What is expected: Reproduce exactly, and only, the lines below from the one containing "r-cran-rserve_1.8-13-2build2_amd64.deb (167, 361)" through the one containing "rserve_1.8-15-1.dsc (98, 959)".

(Beginning of Entries provided)

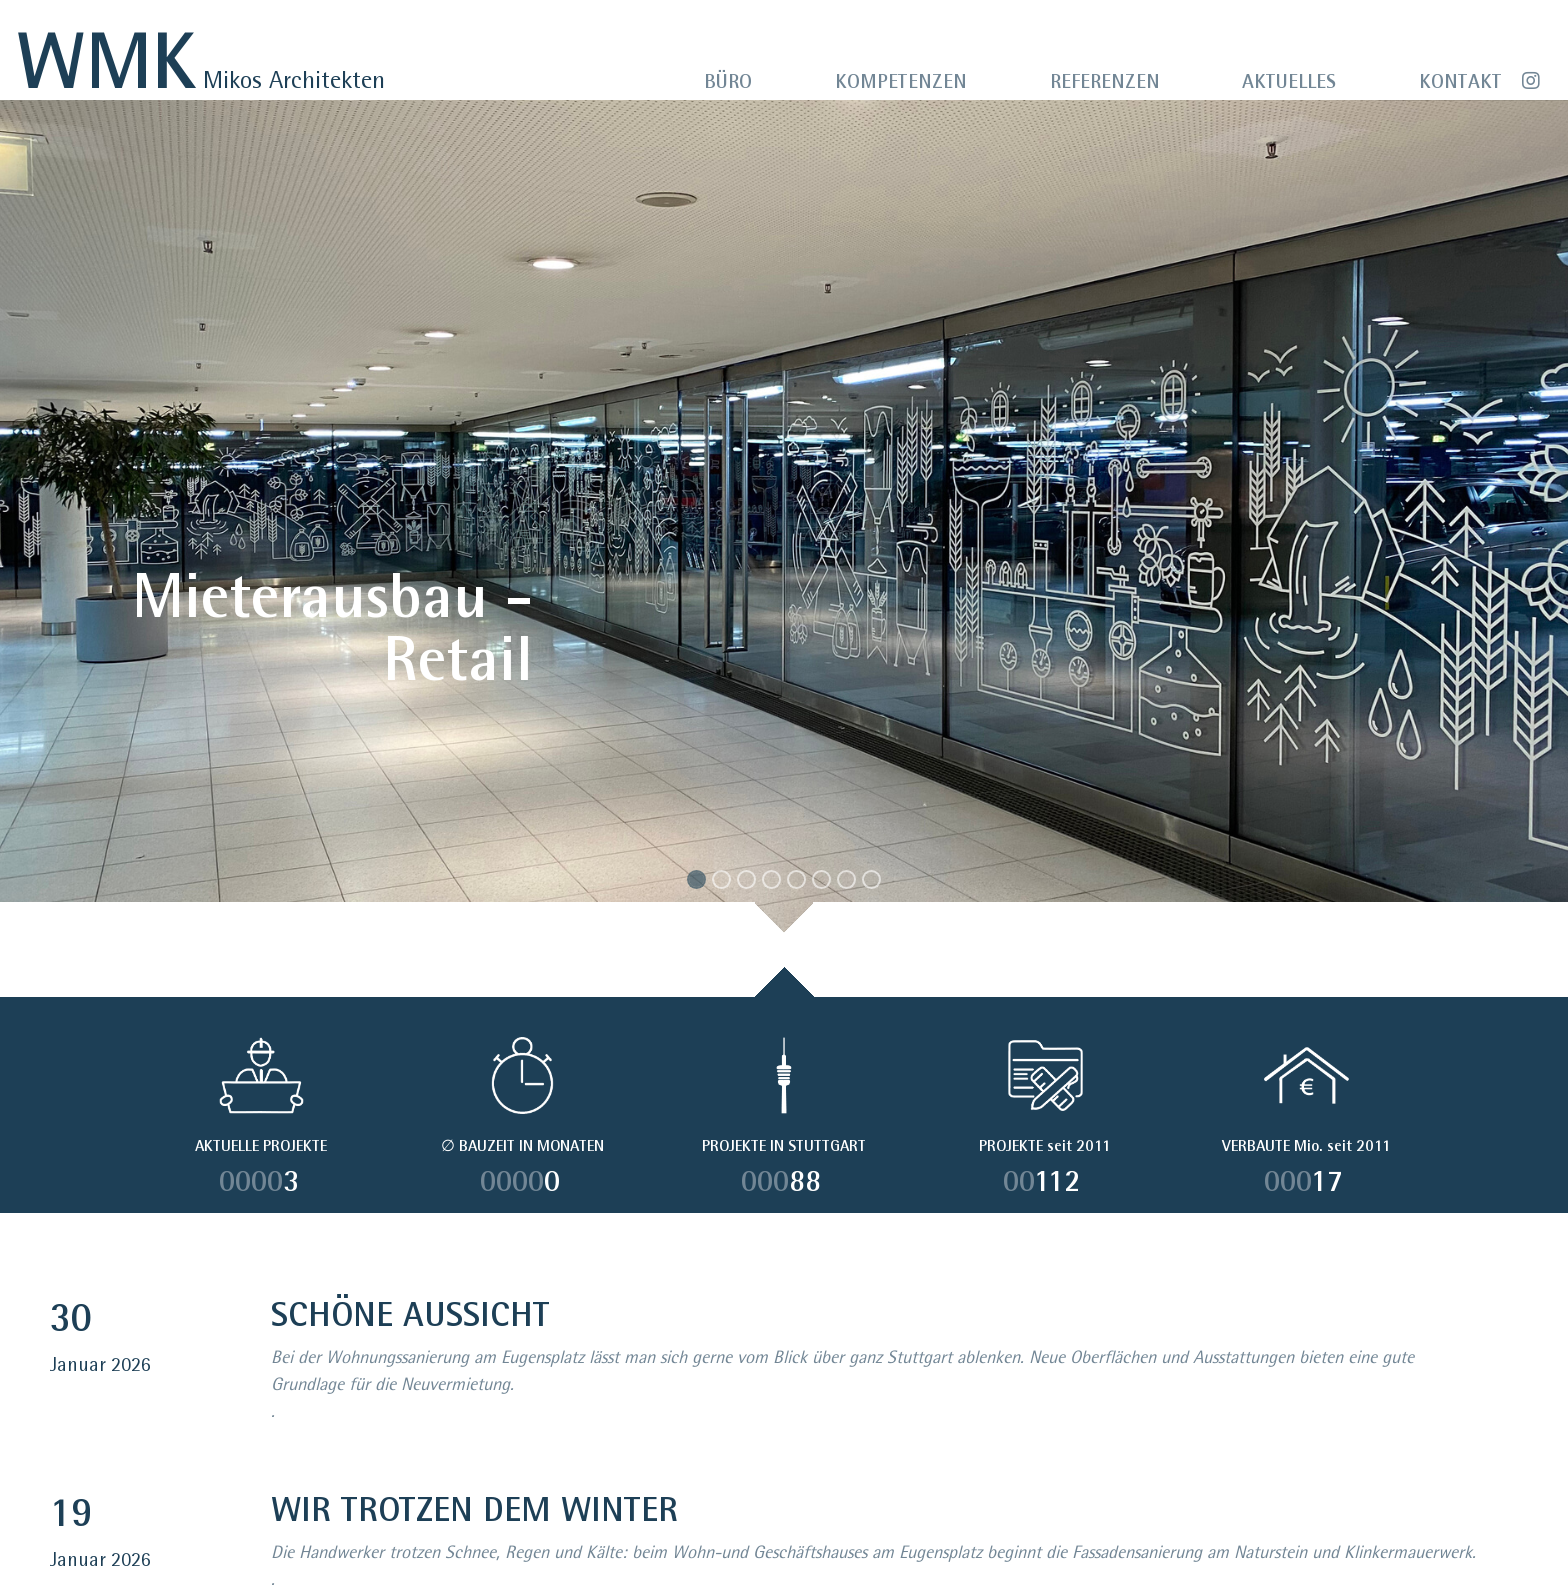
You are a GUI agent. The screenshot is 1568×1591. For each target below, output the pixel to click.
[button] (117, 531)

(End of Entries provided)
(Beginning of Entries provided)

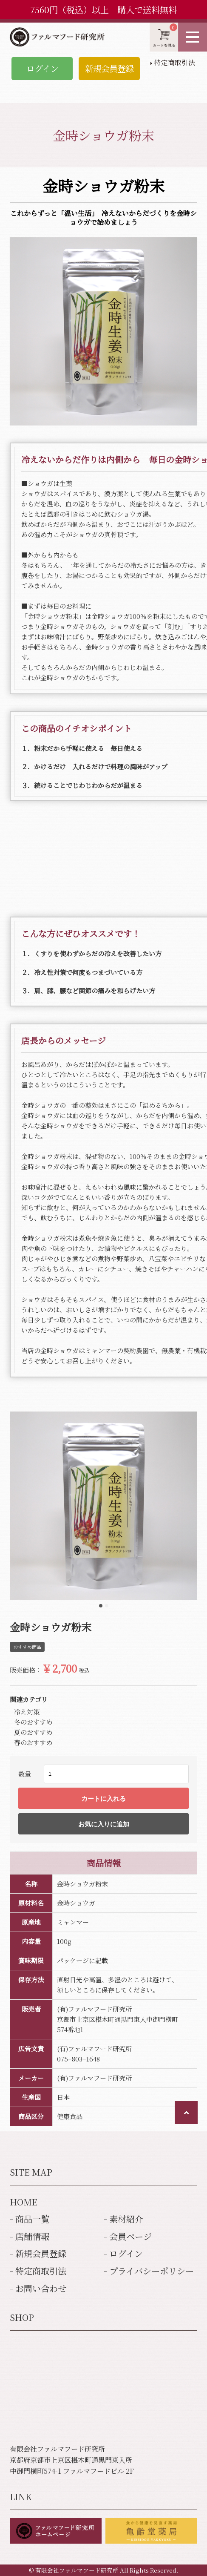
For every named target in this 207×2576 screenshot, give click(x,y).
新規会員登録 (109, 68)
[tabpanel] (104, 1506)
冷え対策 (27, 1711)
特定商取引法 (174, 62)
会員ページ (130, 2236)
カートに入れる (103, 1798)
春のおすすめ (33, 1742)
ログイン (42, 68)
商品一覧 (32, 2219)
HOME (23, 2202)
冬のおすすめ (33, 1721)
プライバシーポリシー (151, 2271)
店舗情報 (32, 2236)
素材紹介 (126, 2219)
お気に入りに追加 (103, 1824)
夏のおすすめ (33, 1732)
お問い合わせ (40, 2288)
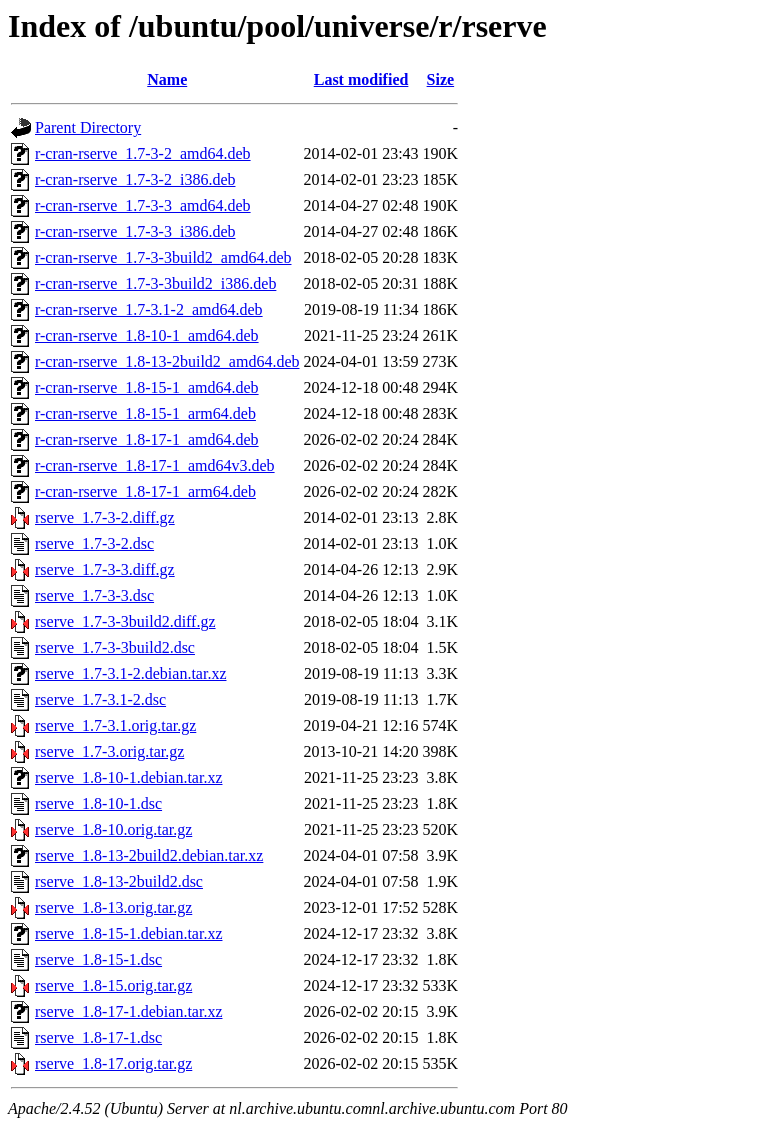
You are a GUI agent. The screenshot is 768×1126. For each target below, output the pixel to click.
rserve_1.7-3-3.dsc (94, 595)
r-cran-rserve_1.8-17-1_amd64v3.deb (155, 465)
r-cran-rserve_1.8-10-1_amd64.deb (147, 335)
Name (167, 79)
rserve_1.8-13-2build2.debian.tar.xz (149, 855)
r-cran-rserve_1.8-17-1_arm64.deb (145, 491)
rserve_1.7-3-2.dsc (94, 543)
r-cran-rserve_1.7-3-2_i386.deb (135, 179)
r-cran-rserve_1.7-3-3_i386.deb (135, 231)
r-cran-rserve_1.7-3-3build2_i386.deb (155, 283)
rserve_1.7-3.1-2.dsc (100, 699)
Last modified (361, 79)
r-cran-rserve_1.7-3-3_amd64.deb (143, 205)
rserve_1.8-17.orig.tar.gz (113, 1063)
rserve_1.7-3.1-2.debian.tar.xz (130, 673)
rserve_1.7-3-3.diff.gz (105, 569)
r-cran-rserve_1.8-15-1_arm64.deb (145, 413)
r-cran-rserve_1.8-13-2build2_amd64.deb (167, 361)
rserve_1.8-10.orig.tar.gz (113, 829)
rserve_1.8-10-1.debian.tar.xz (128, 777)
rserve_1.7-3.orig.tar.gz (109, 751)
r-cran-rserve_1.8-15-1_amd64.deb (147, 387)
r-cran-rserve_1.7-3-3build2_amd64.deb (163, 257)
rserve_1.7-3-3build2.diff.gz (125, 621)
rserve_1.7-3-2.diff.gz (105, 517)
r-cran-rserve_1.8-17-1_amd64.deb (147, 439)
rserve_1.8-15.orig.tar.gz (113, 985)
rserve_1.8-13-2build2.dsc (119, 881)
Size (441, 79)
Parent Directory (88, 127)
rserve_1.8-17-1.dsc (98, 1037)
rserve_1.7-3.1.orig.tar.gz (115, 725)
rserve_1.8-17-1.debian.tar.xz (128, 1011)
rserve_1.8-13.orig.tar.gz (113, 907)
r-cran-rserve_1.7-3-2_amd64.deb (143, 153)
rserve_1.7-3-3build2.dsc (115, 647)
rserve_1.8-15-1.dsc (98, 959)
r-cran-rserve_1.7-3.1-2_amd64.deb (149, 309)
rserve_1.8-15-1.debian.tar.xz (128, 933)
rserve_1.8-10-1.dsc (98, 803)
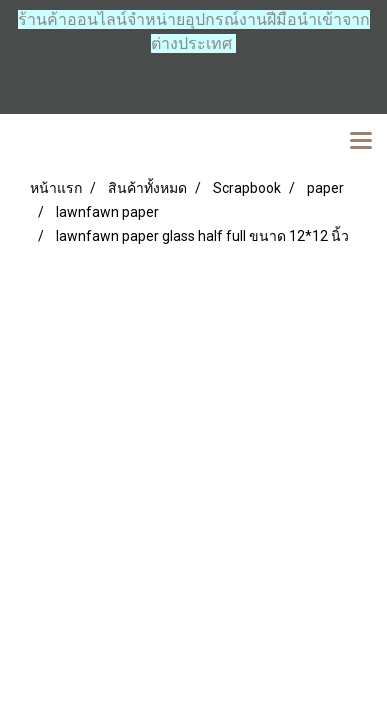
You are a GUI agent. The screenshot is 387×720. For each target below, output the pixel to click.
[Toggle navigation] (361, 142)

(End of Entries provided)

Answer for the task:
r-cran-rserve_1.8-13-2build2_amd64.deb (167, 361)
rserve_1.8-10.orig.tar.gz (113, 829)
rserve_1.8-10-1.debian.tar.xz (128, 777)
rserve_1.7-3.orig.tar.gz (109, 751)
r-cran-rserve_1.8-15-1_amd64.deb (147, 387)
r-cran-rserve_1.7-3-3build2_amd64.deb (163, 257)
rserve_1.7-3-3build2.diff.gz (125, 621)
rserve_1.7-3-2.diff.gz (105, 517)
r-cran-rserve_1.8-17-1_amd64.deb (147, 439)
rserve_1.8-15.orig.tar.gz (113, 985)
rserve_1.8-13-2build2.dsc (119, 881)
Size (441, 79)
Parent Directory (88, 127)
rserve_1.8-17-1.dsc (98, 1037)
rserve_1.7-3.1.orig.tar.gz (115, 725)
rserve_1.8-17-1.debian.tar.xz (128, 1011)
rserve_1.8-13.orig.tar.gz (113, 907)
r-cran-rserve_1.7-3-2_amd64.deb (143, 153)
rserve_1.7-3-3build2.dsc (115, 647)
rserve_1.8-15-1.dsc (98, 959)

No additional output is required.